I am a theremin expert, or was. /. . . Real men do cry.
. . .

It was possibly Clara Rockmore's theremin playing that made me cry one coming-down morning in the sixties. It wasn't the normal sci-fi sound effects.
Harps, clarinets, accordions and violins can make me cry too. Some voices. (Edith Piaf, singing nuns, etc)

Poets like Leonard Cohen and Bob Dylan and lots of other corny shite can sometimes raise a lump in my throat.
Spitting usually clears it.

Happy belated birthday fellow Gemini guy.
 
morph999 said:
don't get me started on black people
Uh. The one time we suffered a real home invasion, about twenty years ago, we barely escaped with our lives. The HISPANIC had found our guns, loaded a pistol in the dark with wax/plastic blanks in error, watched us come into the house,
realized his error, and beat it.

Don't get me started again on home invaders. Color is not the clue; it's mental illness, lack of empathy and drug addiction induction.

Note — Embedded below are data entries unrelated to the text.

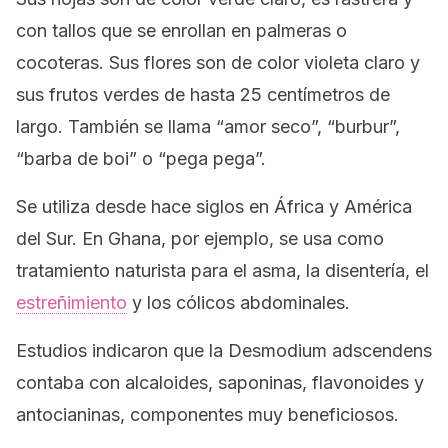
con tallos que se enrollan en palmeras o
cocoteras. Sus flores son de color violeta claro y
sus frutos verdes de hasta 25 centímetros de
largo. También se llama “amor seco”, “burbur”,
“barba de boi” o “pega pega”.
Se utiliza desde hace siglos en África y América
del Sur. En Ghana, por ejemplo, se usa como
tratamiento naturista para el asma, la disentería, el
estreñimiento
y los cólicos abdominales.
Estudios indicaron que la
Desmodium adscendens
contaba con alcaloides, saponinas, flavonoides y
antocianinas, componentes muy beneficiosos.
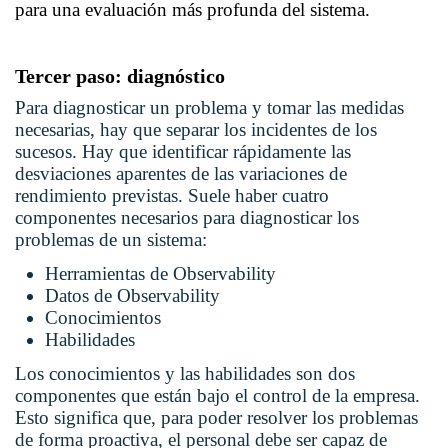
para una evaluación más profunda del sistema.
Tercer paso: diagnóstico
Para diagnosticar un problema y tomar las medidas
necesarias, hay que separar los incidentes de los
sucesos. Hay que identificar rápidamente las
desviaciones aparentes de las variaciones de
rendimiento previstas. Suele haber cuatro
componentes necesarios para diagnosticar los
problemas de un sistema:
Herramientas de Observability
Datos de Observability
Conocimientos
Habilidades
Los conocimientos y las habilidades son dos
componentes que están bajo el control de la empresa.
Esto significa que, para poder resolver los problemas
de forma proactiva, el personal debe ser capaz de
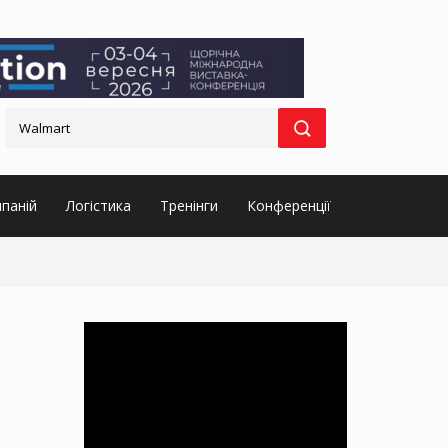
паній
Логістика
Тренінги
Конференції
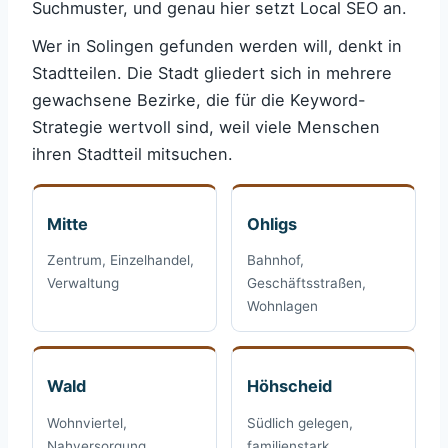
Suchmuster, und genau hier setzt Local SEO an.
Wer in Solingen gefunden werden will, denkt in
Stadtteilen. Die Stadt gliedert sich in mehrere
gewachsene Bezirke, die für die Keyword-
Strategie wertvoll sind, weil viele Menschen
ihren Stadtteil mitsuchen.
Mitte
Ohligs
Zentrum, Einzelhandel,
Bahnhof,
Verwaltung
Geschäftsstraßen,
Wohnlagen
Wald
Höhscheid
Wohnviertel,
Südlich gelegen,
Nahversorgung
familienstark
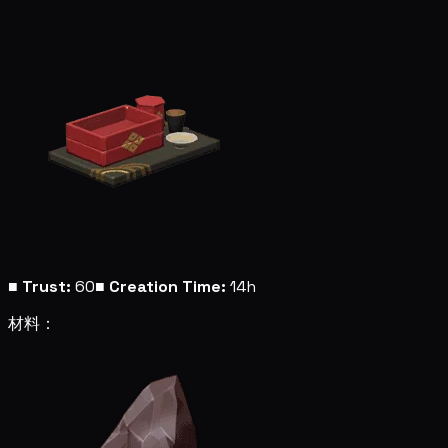
■
Trust:
60
■
Creation Time:
14h
材料：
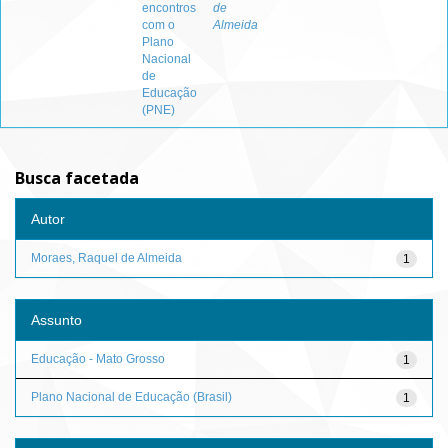
encontros
de
com o
Almeida
Plano
Nacional
de
Educação
(PNE)
Busca facetada
Autor
Moraes, Raquel de Almeida
1
Assunto
Educação - Mato Grosso
1
Plano Nacional de Educação (Brasil)
1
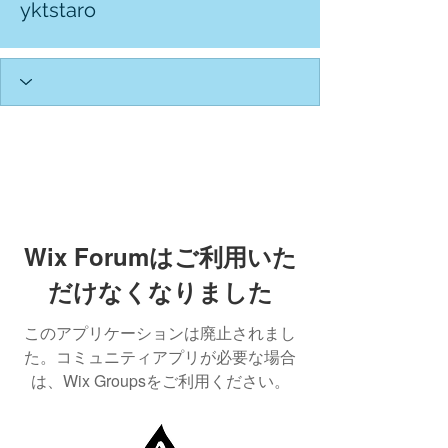
yktstaro
Wix Forumはご利用いた
だけなくなりました
このアプリケーションは廃止されまし
た。コミュニティアプリが必要な場合
は、Wix Groupsをご利用ください。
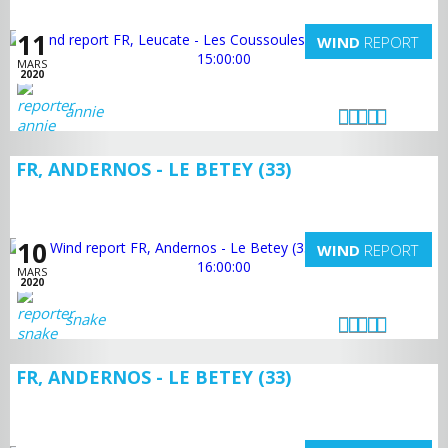
11
WIND
REPORT
MARS
2020
annie
FR, ANDERNOS - LE BETEY (33)
10
WIND
REPORT
MARS
2020
snake
FR, ANDERNOS - LE BETEY (33)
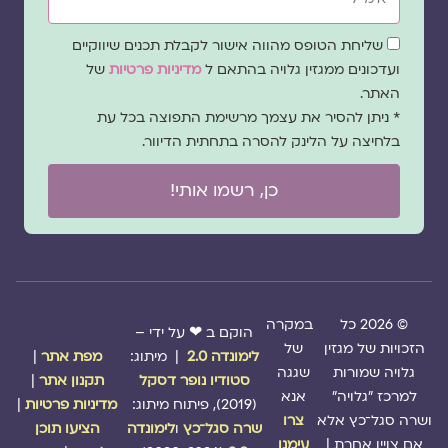
שדה
שליחת הטופס מהווה אישור לקבלת תכנים שיווקיים
הסכמה
ועדכונים ממגזין גלויה בהתאם ל
מדיניות פרטיות
של
האתר.
* ניתן להסיר את עצמך מרשימת התפוצה בכל עת
בלחיצה על הלינק להסרה בתחתית הדיוור.
כן, רשמו אותי!
© 2026 כל
במקרה
הוקם ב ❤ על ידי –
הזכויות של מגזין
של
לימונדה 2.0
| מיתוג:
מפת אתר
|
גלויה שמורות
שגגה
סטודיו נופר דסקל
תקנון אתר
|
למרכז "גלויה"
אנא
(2019), פיתוח מיתוג:
מדיניות פרטיות
|
ושרה סגל־כץ אלא
צרו
שרה סגל־כץ
ו
לימונדה
הציעו תוכן
אם צויין אחרת |
עימנו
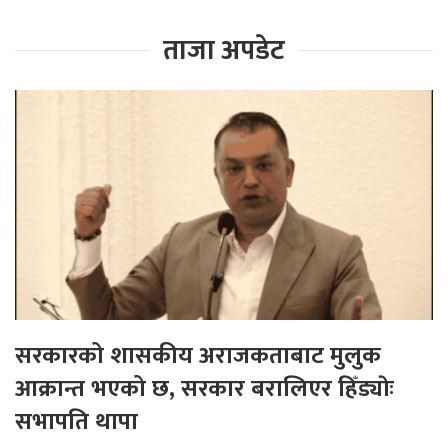
ताजा अपडेट
सरकारको शासकीय अराजकताबाट मुलुक
आक्रान्त भएको छ, सरकार बरालिएर हिँड्याेः
सभापति थापा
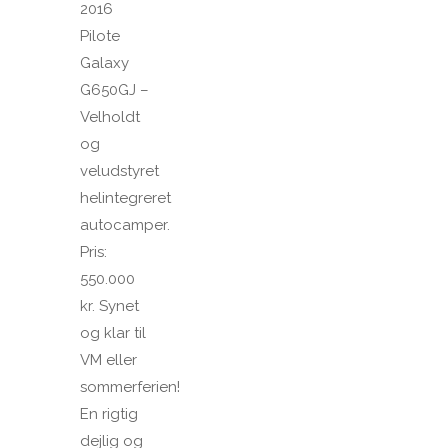
2016
Pilote
Galaxy
G650GJ –
Velholdt
og
veludstyret
helintegreret
autocamper.
Pris:
550.000
kr. Synet
og klar til
VM eller
sommerferien!
En rigtig
dejlig og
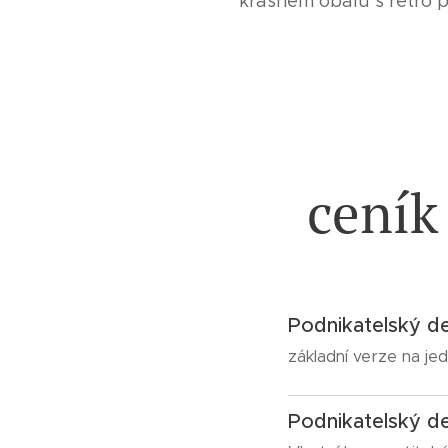
krásném obalu s retro 
ceník
Podnikatelský de
základní verze na je
Podnikatelský de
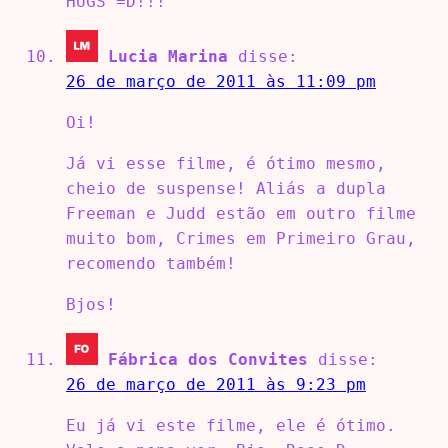
HUGS =D!!!
Lucia Marina
disse:
26 de março de 2011 às 11:09 pm
Oi!
Já vi esse filme, é ótimo mesmo,
cheio de suspense! Aliás a dupla
Freeman e Judd estão em outro filme
muito bom, Crimes em Primeiro Grau,
recomendo também!
Bjos!
Fábrica dos Convites
disse:
26 de março de 2011 às 9:23 pm
Eu já vi este filme, ele é ótimo.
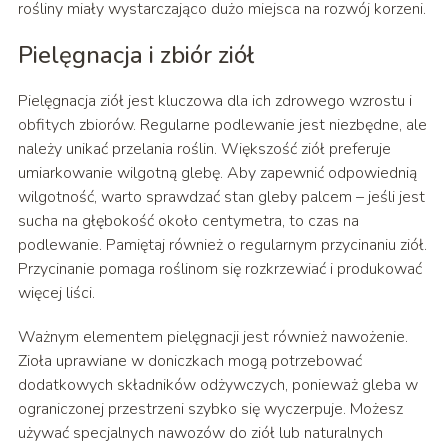
rośliny miały wystarczająco dużo miejsca na rozwój korzeni.
Pielęgnacja i zbiór ziół
Pielęgnacja ziół jest kluczowa dla ich zdrowego wzrostu i
obfitych zbiorów. Regularne podlewanie jest niezbędne, ale
należy unikać przelania roślin. Większość ziół preferuje
umiarkowanie wilgotną glebę. Aby zapewnić odpowiednią
wilgotność, warto sprawdzać stan gleby palcem – jeśli jest
sucha na głębokość około centymetra, to czas na
podlewanie. Pamiętaj również o regularnym przycinaniu ziół.
Przycinanie pomaga roślinom się rozkrzewiać i produkować
więcej liści.
Ważnym elementem pielęgnacji jest również nawożenie.
Zioła uprawiane w doniczkach mogą potrzebować
dodatkowych składników odżywczych, ponieważ gleba w
ograniczonej przestrzeni szybko się wyczerpuje. Możesz
używać specjalnych nawozów do ziół lub naturalnych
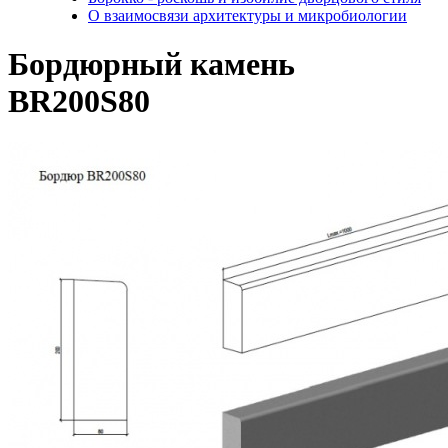
О взаимосвязи архитектуры и микробиологии
Бордюрный камень
BR200S80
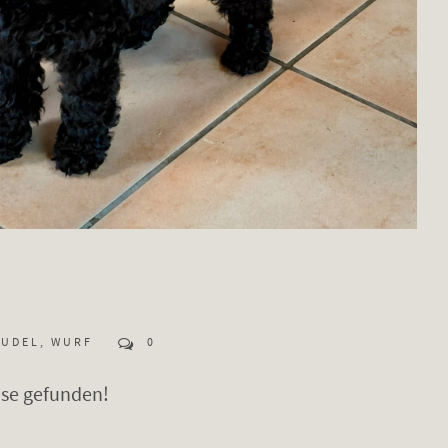
PUDEL
,
WURF
0
use gefunden!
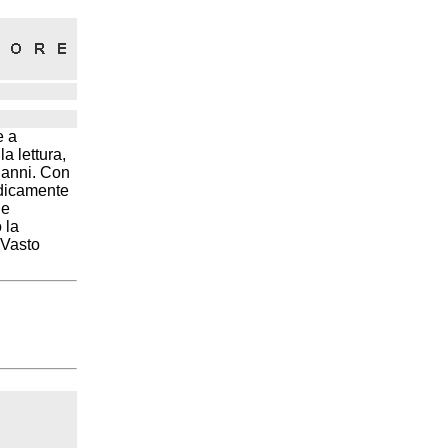
e a
a lettura,
i anni. Con
adicamente
ue
 la
(Vasto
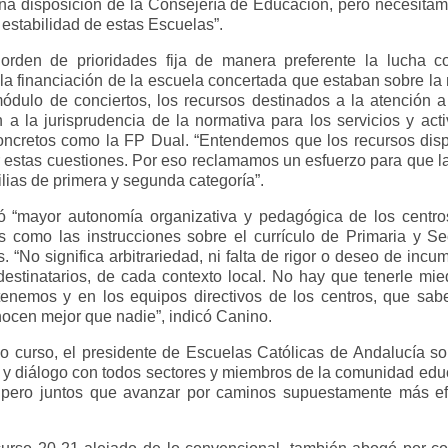
ena disposición de la Consejería de Educación, pero necesita
 estabilidad de estas Escuelas”.
orden de prioridades fija de manera preferente la lucha c
la financiación de la escuela concertada que estaban sobre la
dulo de conciertos, los recursos destinados a la atención a 
ón a la jurisprudencia de la normativa para los servicios y ac
concretos como la FP Dual. “Entendemos que los recursos dispo
r estas cuestiones. Por eso reclamamos un esfuerzo para que la
lias de primera y segunda categoría”.
 “mayor autonomía organizativa y pedagógica de los centros 
 como las instrucciones sobre el currículo de Primaria y S
 “No significa arbitrariedad, ni falta de rigor o deseo de incump
destinatarios, de cada contexto local. No hay que tenerle mie
tenemos y en los equipos directivos de los centros, que sab
ocen mejor que nadie”, indicó Canino.
o curso, el presidente de Escuelas Católicas de Andalucía soli
o y diálogo con todos sectores y miembros de la comunidad ed
pero juntos que avanzar por caminos supuestamente más ef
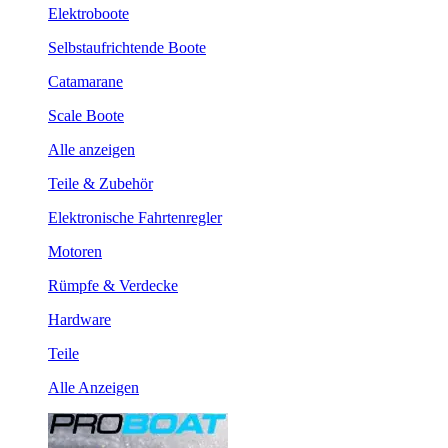
Elektroboote
Selbstaufrichtende Boote
Catamarane
Scale Boote
Alle anzeigen
Teile & Zubehör
Elektronische Fahrtenregler
Motoren
Rümpfe & Verdecke
Hardware
Teile
Alle Anzeigen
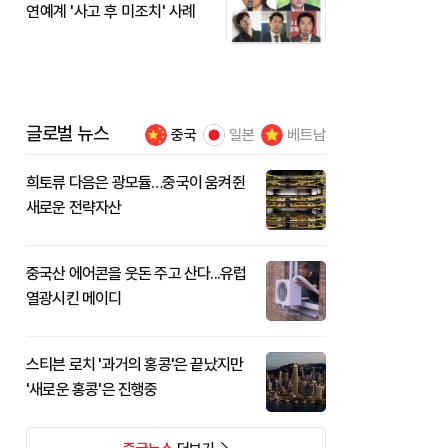
연예계 '사고 후 미조치' 사례
글로벌 뉴스
중국
일본
베트남
희토류 다음은 광모듈…중국이 움켜쥔
새로운 전략자산
중국산 에어콘을 웃돈 주고 산다...유럽
열광시킨 메이디
스티븐 로치 '과거의 홍콩'은 끝났지만
'새로운 홍콩'은 진행중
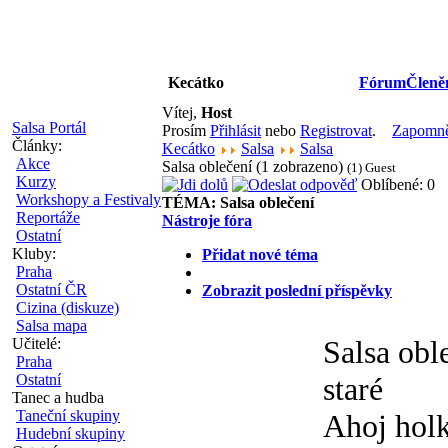
Kecátko
Fórum
Členě
Vítej,
Host
Salsa Portál
Prosím
Přihlásit
nebo
Registrovat
.
Zapomněl
Články:
Kecátko
Salsa
Salsa
Akce
Salsa oblečení (1 zobrazeno)
(1) Guest
Kurzy
Oblíbené: 0
Workshopy a Festivaly
TÉMA:
Salsa oblečení
Reportáže
Nástroje fóra
Ostatní
Kluby:
Přidat nové téma
Praha
Ostatní ČR
Zobrazit poslední příspěvky
Cizina (diskuze)
Salsa mapa
Salsa obl
Učitelé:
Praha
Ostatní
staré
Tanec a hudba
Taneční skupiny
Ahoj holk
Hudební skupiny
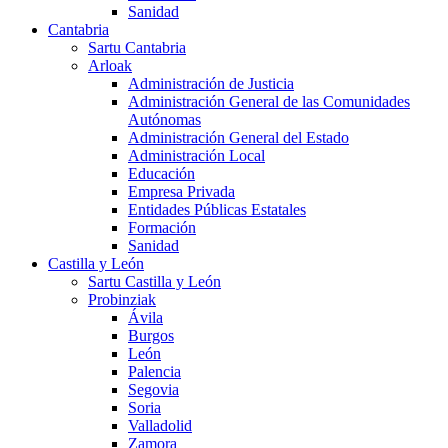
Sanidad
Cantabria
Sartu Cantabria
Arloak
Administración de Justicia
Administración General de las Comunidades
Autónomas
Administración General del Estado
Administración Local
Educación
Empresa Privada
Entidades Públicas Estatales
Formación
Sanidad
Castilla y León
Sartu Castilla y León
Probinziak
Ávila
Burgos
León
Palencia
Segovia
Soria
Valladolid
Zamora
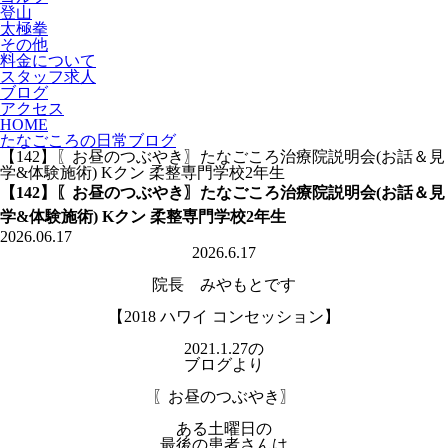
登山
太極拳
その他
料金について
スタッフ求人
ブログ
アクセス
HOME
たなごころの日常ブログ
【142】〖お昼のつぶやき〗たなごころ治療院説明会(お話＆見
学&体験施術) Kクン 柔整専門学校2年生
【142】〖お昼のつぶやき〗たなごころ治療院説明会(お話＆見
学&体験施術) Kクン 柔整専門学校2年生
2026.06.17
2026.6.17
院長 みやもとです
【2018 ハワイ コンセッション】
2021.1.27の
ブログより
〖お昼のつぶやき〗
ある土曜日の
最後の患者さんは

He was our yardman's new "great" employee. We no longer have a yard man. We have NO ONE on this property, if at all possible. Strangers are all liable to be burglars' case-men, or burglars.

Basically, bad people suck. I can name whites who kill with great pleasure. Hispanics are also white, btw.

Guns are all locked away now, but for the pistol I keep at my side.
Ernie owns and knows how to use a Taser, legal in Florida.
He keeps it close at hand, in pocket or in bed.

__________

I swear, I will make liquid fertilizer, feed the posies, and enjoy the blooms.
 
morph999 said:
don't get me started on black people
Get me started on them instead.
You just pulled the plunger, pinball wizard.

Possibly the best rendered song ever recorded
[youtube]pKGuHCWWYU0[/youtube]
Did she harm you? She sure beat you at the machine. Ping!